Academic Performance Decline as a Result of Increasing Depression Rates During the Pandemic

Depression in adolescent students during the pandemic has caused a decline in academic performance. Depression interferes with daily activities and causes those afflicted to ignore their successes, instead focusing on their failures. Because of this, depressed individuals struggle to absorb curriculum and spend minimal time on homework (Khurshid et al., 2015). In fact, academic and social pressures not only are affected by depression but cause adolescent depression as well (Geiger et al., 2019). It becomes a never-ending cycle. Either an individual ignores their academics because they are depressed, or their academics causes stress which leads to depression and still ultimately the negligence of academic work. The pandemic initially caused the closing down of schools and then transitioned to online learning, which served as a huge stressor to teenagers and contributed to many individuals’ depressive symptoms. As a result, electronics have been used excessively, sleep patterns have been disturbed, and stamina has decreased (Haleemunnissa et al, 2021). These habits negatively affected schooling, especially when school became entirely conducted online. Online school was unfamiliar and usually proved to be an ineffective way to teach young middle and high schoolers. For depressed teenagers, interest in school was largely non-existent, so curriculum was ignored, homework wasn’t done, and many grades dropped. As grades dropped, stress and therefore depressive symptoms increased and students across the United States became trapped in the cycle.

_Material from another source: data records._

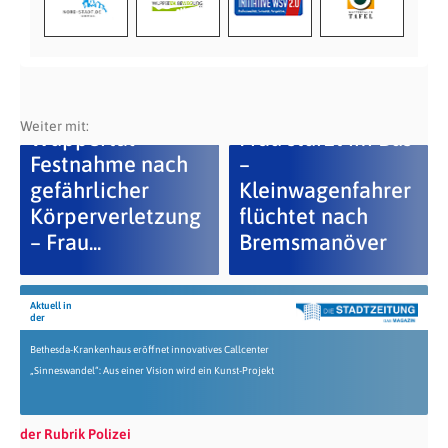
Weiter mit:
Wuppertal –
Frau stürzt im Bus
Festnahme nach
–
gefährlicher
Kleinwagenfahrer
Körperverletzung
flüchtet nach
– Frau...
Bremsmanöver
Aktuell in
der
Bethesda-Krankenhaus eröffnet innovatives Callcenter
„Sinneswandel“: Aus einer Vision wird ein Kunst-Projekt
der Rubrik Polizei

In conclusion, the worldwide COVID-19 pandemic has caused an increase in adolescent depression rates, which had already been increasing for the past several years. Although a small percentage of youths felt that the pandemic has allowed them the opportunity to improve their mental health, many more found that their mental health was worsened as a result, oftentimes causing them to develop depressive symptoms and even experience depressive episodes. Finally, depression, being caused by the pandemic and exacerbated by the stressful, unusual, and oftentimes ineffective new methods of teaching, have resulted in a decline in academic performance for the past two years. Knowing these things, it appears necessary for the United States government to provide American adolescents with more resources to improve their mental health. Additionally, it may be beneficial for U.S school systems to provide more resources and assistances for academically struggling students and mentally struggling students.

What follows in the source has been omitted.